Newly crystallised minerals usually form an extremely porous unconsolidated crystal mush, and these form potentially productive aquifers, but increasing maturity leads to solid layers of gypsum and halite, which often have low porosity and permeability. Periodic inflows of clastic sediment in many basins increase the variety of aquifers and aquicludes. Salars where clastic sediments are dominant are termed immature (Houston et al., 2011). Any inflows of fresh water or dilute brines may lead to dissolution of previously crystallised evaporites, leading to caverns, which can have a major effect on brine volumes and brine flows within the basin.
Unconsolidated crystals and clastic sediments, together with the potential for cavern formation within more solid strata, lead to significant safety hazards in operating on salt lakes, and this creates major problems with safely collecting representative samples from all parts of many recent salt lakes. Often light weight equipment must be used, or extensive earthworks may be required to build trafficable roads on the salar surface.

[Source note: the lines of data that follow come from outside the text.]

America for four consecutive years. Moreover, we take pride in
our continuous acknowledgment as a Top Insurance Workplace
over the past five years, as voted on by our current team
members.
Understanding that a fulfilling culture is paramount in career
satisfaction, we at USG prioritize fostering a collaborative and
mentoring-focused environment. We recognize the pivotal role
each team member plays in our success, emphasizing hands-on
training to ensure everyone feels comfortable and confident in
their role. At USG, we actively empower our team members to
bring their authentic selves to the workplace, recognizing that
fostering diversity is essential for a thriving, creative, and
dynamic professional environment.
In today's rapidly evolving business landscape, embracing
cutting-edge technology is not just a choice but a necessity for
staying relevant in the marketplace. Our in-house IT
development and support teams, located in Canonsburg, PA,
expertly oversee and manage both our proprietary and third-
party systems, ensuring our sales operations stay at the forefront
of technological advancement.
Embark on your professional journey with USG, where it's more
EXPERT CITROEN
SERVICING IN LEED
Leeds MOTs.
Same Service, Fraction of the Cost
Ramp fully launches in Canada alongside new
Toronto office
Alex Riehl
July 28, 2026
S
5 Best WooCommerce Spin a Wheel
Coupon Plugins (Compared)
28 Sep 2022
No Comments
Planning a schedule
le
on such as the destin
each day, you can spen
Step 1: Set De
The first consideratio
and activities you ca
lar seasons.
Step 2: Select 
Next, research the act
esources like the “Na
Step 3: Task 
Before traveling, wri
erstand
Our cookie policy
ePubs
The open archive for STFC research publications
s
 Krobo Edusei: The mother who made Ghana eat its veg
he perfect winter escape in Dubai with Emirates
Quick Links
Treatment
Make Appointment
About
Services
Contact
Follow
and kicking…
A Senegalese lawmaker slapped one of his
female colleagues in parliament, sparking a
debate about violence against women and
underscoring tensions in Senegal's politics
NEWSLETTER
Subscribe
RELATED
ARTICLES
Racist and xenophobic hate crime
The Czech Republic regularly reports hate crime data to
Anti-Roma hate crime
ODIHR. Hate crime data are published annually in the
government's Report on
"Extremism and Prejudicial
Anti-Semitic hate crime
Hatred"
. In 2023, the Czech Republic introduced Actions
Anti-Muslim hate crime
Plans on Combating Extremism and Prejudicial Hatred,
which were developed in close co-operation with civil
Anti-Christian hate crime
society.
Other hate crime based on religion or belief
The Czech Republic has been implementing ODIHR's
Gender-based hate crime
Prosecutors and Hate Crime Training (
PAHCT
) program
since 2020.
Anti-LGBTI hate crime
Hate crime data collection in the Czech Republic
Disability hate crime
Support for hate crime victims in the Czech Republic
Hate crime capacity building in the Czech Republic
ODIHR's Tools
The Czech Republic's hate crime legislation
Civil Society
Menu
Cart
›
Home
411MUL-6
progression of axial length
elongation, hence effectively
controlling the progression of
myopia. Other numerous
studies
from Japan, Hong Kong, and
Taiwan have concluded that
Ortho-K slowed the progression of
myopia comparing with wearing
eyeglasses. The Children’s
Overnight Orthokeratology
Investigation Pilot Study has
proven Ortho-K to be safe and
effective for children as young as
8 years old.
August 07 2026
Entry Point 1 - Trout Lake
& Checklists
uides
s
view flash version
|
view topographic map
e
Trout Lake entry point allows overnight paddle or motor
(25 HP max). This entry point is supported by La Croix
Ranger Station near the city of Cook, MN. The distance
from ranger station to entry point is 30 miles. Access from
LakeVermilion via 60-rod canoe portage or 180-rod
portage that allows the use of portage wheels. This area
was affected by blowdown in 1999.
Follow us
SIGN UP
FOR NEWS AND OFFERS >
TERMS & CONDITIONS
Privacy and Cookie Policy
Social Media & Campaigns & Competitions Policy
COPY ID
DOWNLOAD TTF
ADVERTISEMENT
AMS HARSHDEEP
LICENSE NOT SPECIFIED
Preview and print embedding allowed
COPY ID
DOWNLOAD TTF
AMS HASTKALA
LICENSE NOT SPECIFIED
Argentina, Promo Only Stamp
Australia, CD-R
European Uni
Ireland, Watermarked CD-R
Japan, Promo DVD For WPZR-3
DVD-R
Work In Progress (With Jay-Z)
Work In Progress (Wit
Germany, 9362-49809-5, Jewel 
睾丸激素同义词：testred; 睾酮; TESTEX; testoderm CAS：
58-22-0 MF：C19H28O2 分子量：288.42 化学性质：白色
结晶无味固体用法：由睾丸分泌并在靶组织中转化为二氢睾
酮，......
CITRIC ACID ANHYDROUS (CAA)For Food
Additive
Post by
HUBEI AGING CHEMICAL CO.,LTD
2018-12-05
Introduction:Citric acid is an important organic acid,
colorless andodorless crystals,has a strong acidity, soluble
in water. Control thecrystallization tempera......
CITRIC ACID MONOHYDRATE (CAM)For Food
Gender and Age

Brines within an aquifer system are not of uniform composition. The composition at any point within a basin is affected by dilution from any inflow, surface evaporation, stratification of brine layers of different density, and local interaction with solid evaporites and other host rocks. In addition, many basins include brines of different compositions, and possibly different ages and origins, trapped in separate aquifers.
Complications in estimation of brine systems arise due to:
seasonal and other climatic effects
chemical interactions between solid salts and brines
interactions with non evaporite minerals, clays and clastic materials
sampling and working in unconsolidated materials.
Table 1 compares the characteristics of some of the major deposits referred to in this paper.
Characteristics of selected major evaporite brine systems
All Lake areas approximate.
Resource classification and reporting
All major CRISCO resource reporting codes (JORC, SAMREC and CIM definitions) confine their application to solid minerals, so do not officially cover brines. Houston et al. (2011) raised the need for new standards for estimating brine deposits. The Ontario Securities Commission issued Staff Notice 43-704 (2011) on standards of disclosure for mineral projects, confirming that NI 43-101 (the Canadian standard for public reporting on mineral projects) should apply to brine projects. CIM then issued best practice guidelines for resource and reserve definition for lithium brines (Hains, 2012), which we commend as valuable reading for any competent person estimating any brine resources. Hains notes that NI 43-101 and the CIM definitions apply to solid minerals, and advises that public reports relating to brine resources ‘should strive to provide a level of clarity and technical detail meeting the spirit and intent of NI 43-101’. We concur with this advice, and suggest that reports and classification of brine resources are stated to be compliant with the spirit and intent of the relevant reporting code.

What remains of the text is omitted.